▸ DATASET EXCERPTS:

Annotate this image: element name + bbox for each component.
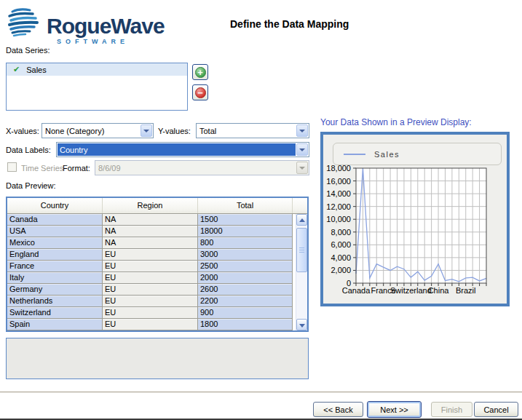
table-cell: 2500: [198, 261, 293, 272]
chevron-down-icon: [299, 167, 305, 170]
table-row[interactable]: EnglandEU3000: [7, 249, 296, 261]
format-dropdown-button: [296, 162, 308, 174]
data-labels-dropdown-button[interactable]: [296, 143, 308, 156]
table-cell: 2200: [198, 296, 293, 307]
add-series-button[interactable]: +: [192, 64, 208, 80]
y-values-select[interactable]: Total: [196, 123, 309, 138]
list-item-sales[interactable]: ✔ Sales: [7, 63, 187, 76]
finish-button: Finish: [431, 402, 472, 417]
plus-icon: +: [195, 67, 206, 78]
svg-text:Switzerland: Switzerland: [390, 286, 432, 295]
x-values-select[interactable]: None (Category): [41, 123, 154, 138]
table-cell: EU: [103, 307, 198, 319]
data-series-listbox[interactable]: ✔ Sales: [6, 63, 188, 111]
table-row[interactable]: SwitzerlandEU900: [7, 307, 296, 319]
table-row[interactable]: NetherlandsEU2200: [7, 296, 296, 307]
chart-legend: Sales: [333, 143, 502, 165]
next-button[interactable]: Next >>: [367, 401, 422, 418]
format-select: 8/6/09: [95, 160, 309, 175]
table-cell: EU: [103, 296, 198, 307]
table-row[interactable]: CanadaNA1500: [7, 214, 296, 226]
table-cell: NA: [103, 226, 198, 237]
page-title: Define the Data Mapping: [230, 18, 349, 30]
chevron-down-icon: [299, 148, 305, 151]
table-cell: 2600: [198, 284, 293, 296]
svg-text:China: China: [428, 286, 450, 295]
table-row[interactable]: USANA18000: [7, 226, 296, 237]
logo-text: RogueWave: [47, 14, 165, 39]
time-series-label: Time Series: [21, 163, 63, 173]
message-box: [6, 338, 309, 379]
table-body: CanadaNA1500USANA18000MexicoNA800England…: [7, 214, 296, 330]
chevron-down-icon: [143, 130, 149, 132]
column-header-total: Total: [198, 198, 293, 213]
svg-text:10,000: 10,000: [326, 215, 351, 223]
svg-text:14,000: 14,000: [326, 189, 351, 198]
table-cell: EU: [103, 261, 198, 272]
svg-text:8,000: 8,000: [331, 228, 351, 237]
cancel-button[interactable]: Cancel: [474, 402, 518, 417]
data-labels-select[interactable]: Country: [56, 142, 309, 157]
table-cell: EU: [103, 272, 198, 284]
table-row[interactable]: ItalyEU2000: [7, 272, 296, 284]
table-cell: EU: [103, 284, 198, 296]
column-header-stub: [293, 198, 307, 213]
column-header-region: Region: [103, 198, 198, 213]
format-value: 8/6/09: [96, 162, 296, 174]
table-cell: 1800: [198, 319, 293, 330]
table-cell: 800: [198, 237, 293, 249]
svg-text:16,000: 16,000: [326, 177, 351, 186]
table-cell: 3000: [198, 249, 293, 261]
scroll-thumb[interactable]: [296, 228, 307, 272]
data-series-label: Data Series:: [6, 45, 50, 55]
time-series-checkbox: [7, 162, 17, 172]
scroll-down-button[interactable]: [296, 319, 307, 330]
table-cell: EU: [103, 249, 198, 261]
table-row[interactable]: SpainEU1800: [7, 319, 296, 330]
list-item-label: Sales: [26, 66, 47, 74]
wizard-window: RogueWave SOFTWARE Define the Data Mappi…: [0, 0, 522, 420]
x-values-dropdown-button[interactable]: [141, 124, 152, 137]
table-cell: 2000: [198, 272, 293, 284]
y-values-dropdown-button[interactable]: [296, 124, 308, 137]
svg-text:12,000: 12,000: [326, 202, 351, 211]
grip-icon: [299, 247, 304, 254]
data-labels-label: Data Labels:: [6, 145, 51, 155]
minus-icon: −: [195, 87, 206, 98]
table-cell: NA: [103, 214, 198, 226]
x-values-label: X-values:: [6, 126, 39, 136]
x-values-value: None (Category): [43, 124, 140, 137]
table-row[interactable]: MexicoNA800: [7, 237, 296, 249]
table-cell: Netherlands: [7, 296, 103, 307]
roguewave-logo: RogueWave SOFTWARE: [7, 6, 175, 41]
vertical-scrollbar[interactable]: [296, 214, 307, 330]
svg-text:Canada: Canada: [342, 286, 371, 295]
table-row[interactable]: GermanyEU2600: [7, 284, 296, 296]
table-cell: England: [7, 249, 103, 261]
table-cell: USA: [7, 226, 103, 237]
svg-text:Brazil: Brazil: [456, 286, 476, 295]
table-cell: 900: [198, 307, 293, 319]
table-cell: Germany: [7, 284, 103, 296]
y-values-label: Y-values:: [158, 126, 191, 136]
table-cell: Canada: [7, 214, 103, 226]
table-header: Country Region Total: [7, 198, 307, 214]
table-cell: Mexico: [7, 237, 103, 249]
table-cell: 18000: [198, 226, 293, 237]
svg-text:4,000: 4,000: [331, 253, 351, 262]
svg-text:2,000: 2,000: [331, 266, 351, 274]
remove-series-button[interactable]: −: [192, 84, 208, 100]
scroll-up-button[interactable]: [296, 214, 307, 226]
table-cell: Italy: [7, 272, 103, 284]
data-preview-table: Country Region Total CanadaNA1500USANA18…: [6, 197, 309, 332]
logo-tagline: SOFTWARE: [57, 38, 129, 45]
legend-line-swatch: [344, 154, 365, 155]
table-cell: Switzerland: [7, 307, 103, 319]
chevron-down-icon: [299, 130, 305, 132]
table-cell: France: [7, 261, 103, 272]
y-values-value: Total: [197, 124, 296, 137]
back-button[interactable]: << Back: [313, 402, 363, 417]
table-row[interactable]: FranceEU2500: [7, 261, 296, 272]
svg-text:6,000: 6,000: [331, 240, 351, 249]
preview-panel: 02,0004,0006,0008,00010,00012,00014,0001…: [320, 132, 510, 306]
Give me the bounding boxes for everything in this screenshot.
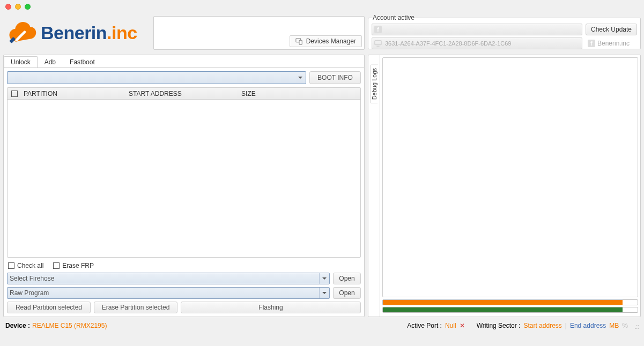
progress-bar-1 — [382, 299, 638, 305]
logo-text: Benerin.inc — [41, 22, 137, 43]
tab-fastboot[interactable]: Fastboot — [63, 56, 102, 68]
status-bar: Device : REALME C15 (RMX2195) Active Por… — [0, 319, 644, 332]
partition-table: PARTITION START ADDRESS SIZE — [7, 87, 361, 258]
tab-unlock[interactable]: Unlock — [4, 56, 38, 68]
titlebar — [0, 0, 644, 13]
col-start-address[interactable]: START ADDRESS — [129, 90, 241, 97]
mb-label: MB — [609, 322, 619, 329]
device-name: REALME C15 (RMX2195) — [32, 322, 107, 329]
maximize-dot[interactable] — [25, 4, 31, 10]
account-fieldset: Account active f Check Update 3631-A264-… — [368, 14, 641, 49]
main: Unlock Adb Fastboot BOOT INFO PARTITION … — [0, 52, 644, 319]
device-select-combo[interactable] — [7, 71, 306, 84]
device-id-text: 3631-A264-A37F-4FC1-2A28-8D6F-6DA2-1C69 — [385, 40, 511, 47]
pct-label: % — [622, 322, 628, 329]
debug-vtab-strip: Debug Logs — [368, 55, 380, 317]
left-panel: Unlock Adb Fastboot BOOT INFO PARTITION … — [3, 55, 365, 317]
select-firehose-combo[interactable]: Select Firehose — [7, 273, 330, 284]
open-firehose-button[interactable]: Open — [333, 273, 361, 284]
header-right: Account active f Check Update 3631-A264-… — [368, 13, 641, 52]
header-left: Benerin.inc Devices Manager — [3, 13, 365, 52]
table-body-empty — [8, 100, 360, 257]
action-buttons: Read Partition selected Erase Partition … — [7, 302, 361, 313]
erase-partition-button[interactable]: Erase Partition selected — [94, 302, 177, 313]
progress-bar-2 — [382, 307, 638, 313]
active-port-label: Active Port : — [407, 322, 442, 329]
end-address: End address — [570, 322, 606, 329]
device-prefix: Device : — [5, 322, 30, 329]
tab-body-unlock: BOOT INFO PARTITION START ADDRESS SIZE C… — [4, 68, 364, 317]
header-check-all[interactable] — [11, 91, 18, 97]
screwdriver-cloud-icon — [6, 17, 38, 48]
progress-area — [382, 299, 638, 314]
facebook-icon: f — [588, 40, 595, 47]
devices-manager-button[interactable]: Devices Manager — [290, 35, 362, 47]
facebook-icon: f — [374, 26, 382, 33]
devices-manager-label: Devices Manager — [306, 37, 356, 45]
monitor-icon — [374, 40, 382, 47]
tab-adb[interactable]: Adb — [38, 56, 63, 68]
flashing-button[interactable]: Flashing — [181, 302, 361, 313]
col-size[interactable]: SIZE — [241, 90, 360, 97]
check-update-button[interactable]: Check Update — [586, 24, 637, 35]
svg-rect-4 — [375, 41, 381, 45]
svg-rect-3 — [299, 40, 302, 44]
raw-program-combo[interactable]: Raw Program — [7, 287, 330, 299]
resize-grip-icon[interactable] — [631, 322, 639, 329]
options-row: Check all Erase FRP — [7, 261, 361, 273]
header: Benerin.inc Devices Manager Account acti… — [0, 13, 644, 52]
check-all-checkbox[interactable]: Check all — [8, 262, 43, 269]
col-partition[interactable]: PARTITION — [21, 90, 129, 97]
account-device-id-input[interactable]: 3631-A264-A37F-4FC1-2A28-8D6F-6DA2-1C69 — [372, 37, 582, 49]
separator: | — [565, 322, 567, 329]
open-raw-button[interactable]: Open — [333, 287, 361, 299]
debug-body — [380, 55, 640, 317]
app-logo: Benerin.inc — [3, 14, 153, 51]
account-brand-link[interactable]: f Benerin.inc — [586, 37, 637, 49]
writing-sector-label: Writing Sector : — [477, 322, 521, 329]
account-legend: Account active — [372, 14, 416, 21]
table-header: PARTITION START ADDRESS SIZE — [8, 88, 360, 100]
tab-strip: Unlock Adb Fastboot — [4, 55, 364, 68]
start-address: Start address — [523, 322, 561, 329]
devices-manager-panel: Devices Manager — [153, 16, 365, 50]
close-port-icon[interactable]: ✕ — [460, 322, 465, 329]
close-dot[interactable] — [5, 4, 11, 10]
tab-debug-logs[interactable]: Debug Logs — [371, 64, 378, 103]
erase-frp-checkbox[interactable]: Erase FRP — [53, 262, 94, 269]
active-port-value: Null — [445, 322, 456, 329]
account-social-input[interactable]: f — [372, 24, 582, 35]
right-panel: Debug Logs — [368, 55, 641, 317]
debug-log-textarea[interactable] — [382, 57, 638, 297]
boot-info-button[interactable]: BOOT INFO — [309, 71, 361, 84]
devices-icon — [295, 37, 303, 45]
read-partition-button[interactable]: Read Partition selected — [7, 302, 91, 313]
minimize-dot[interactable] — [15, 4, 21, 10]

▸ YOUR OBJECTIVE: Would you filter the entries above and keep each line that has the word "Update"?

▸ TASK ANSWER:
account-fieldset: Account active f Check Update 3631-A264-… — [368, 14, 641, 49]
header-right: Account active f Check Update 3631-A264-… — [368, 13, 641, 52]
check-update-button[interactable]: Check Update — [586, 24, 637, 35]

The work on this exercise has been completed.